With these ingrained in the mindset of the whole team, it’s possible to objectively highlight performance issues as a group without starting a witch hunt. When you want to highlight that you feel the definition of done has been watered down and the quality of work is dropping “we are becoming complacent” sends a clear message to everyone in the team about what questions need to be asked and what needs to be done much faster than “it isn’t good enough”.

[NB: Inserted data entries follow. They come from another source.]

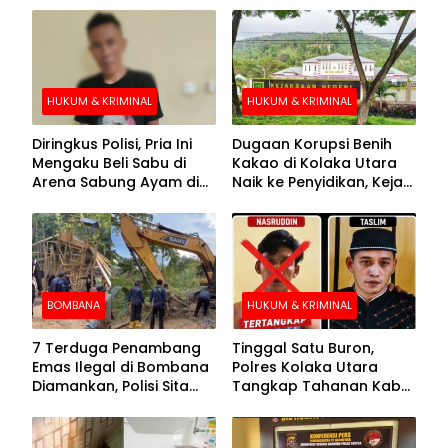
HUKUM & KRIMINAL
HUKUM & KRIMINAL
Diringkus Polisi, Pria Ini
Dugaan Korupsi Benih
Mengaku Beli Sabu di
Kakao di Kolaka Utara
Arena Sabung Ayam di
Naik ke Penyidikan, Kejari
Kolaka
Periksa Sejumlah Pihak
BOMBANA
HUKUM & KRIMINAL
7 Terduga Penambang
Tinggal Satu Buron,
Emas Ilegal di Bombana
Polres Kolaka Utara
Diamankan, Polisi Sita
Tangkap Tahanan Kabur
Mesin Dompeng hingga
ke-10 di Hari ke-21
Crusher
Pengejaran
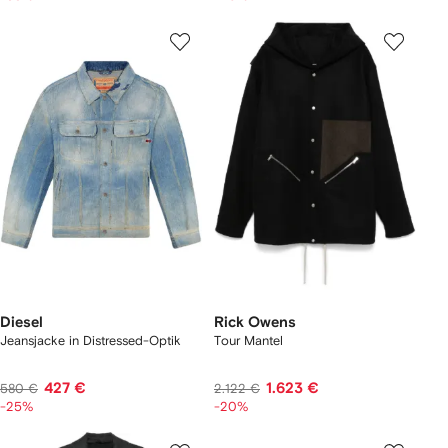
Diesel
Rick Owens
Jeansjacke in Distressed-Optik
Tour Mantel
427 €
1.623 €
580 €
2.122 €
-25%
-20%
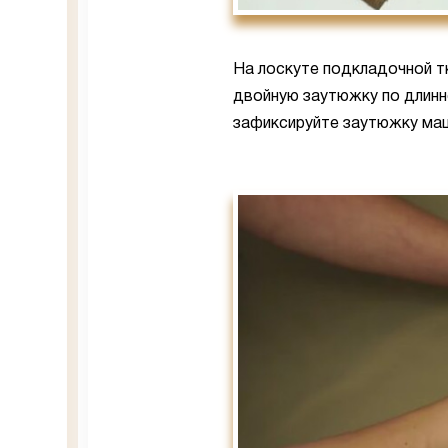
На лоскуте подкладочной т
двойную заутюжку по длинн
зафиксируйте заутюжку маш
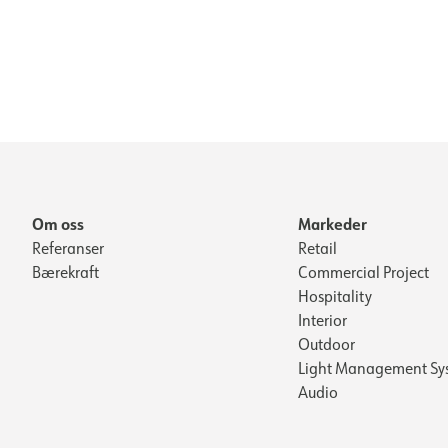
Om oss
Markeder
Referanser
Retail
Bærekraft
Commercial Project
Hospitality
Interior
Outdoor
Light Management Sy
Audio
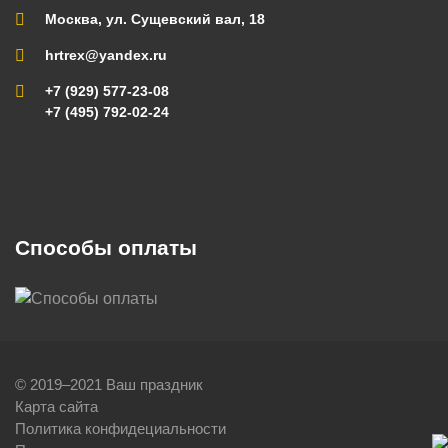
Москва, ул. Сущевский вал, 18
hrtrex@yandex.ru
+7 (929) 577-23-08
+7 (495) 792-02-24
Способы оплаты
© 2019–2021 Ваш праздник
Карта сайта
Политика конфидециальности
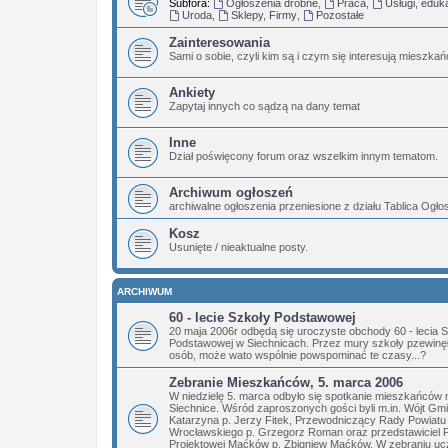
Subfora:
Ogłoszenia drobne
,
Praca
,
Usługi, eduk
Uroda
,
Sklepy, Firmy
,
Pozostałe
Zainteresowania
Sami o sobie, czyli kim są i czym się interesują mieszka
Ankiety
Zapytaj innych co sądzą na dany temat
Inne
Dział poświęcony forum oraz wszelkim innym tematom.
Archiwum ogłoszeń
archiwalne ogłoszenia przeniesione z działu Tablica Ogł
Kosz
Usunięte / nieaktualne posty.
ARCHIWUM
60 - lecie Szkoły Podstawowej
20 maja 2006r odbędą się uroczyste obchody 60 - lecia 
Podstawowej w Siechnicach. Przez mury szkoły pzewinęły
osób, może wato wspólnie powspominać te czasy...?
Zebranie Mieszkańców, 5. marca 2006
W niedzielę 5. marca odbyło się spotkanie mieszkańców 
Siechnice. Wśród zaproszonych gości byli m.in. Wójt Gm
Katarzyna p. Jerzy Fitek, Przewodniczący Rady Powiatu
Wrocławskiego p. Grzegorz Roman oraz przedstawiciel 
Projektowej Maćków p. Zbigniew Maćków. W zebraniu ucz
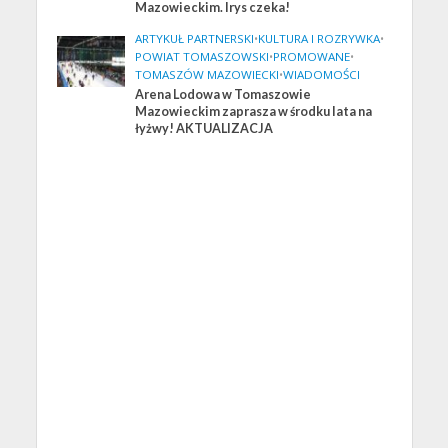
Mazowieckim. Irys czeka!
ARTYKUŁ PARTNERSKI
•
KULTURA I ROZRYWKA
•
POWIAT TOMASZOWSKI
•
PROMOWANE
•
TOMASZÓW MAZOWIECKI
•
WIADOMOŚCI
Arena Lodowa w Tomaszowie
Mazowieckim zaprasza w środku lata na
łyżwy! AKTUALIZACJA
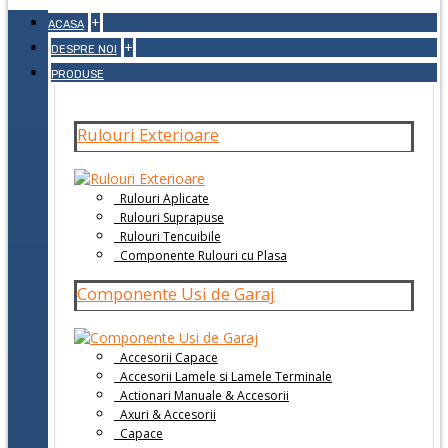
+
ACASA
+
DESPRE NOI
PRODUSE
Rulouri Exterioare
Rulouri Aplicate
Rulouri Suprapuse
Rulouri Tencuibile
Componente Rulouri cu Plasa
Componente Usi de Garaj
Accesorii Capace
Accesorii Lamele si Lamele Terminale
Actionari Manuale & Accesorii
Axuri & Accesorii
Capace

Lack of effective communication
Awareness that everything, including no communication, is a form of communication. Find opportunities for applying communication/find means of communicating more effectively
Distraction
Combat external factors causing distraction/draw focus
Lack of resources
Rescope/resource
Stress
Find ways to alleviate stress/reduce complexity
Complacency
Reconvene/reshuffle/take regular breaks/cycle feedback more frequently
Lack of teamwork
Redefine ways of working/identify areas of improvement
Pressures
Divert pressure/re-establish pull
Lack of awareness
Investigate/share knowledge
Lack of knowledge
Learn/train
Fatigue
Reduce intensity/collaborate
Lack of assertiveness
Establish roles and responsibilities/request direction. “If nobody is responsible for X, we’re all responsible”
Accepting the Norms (The “we’ve always done it that way…” effect)
Contrast with other teams/review processes and framework
Note that each of the dirty dozen has more than one positive response that will deliver benefits to everyone (there are many more unlisted, see here.
There’s less room for debate over whether something’s working optimally when the outcome is an improvement or a confidence check, so highlighting a risk in this format allows for matters to be tackled immediately and with buy-in from the whole team.
Ideally, this means bringing it into Software Engineering at a college level, if not sooner, but there are things that can be done to bring it into your current teams too.
Agile’s “people over processes” value is the beginning of this. Focus on excellence within your teams, drive out issues as a team and keep in mind how interactions between individuals are the points of failure (and improvement) not the individuals themselves.
“When a flower doesn’t bloom, you fix the environment in which it grows, not the flower…” Alexander Den Heijer.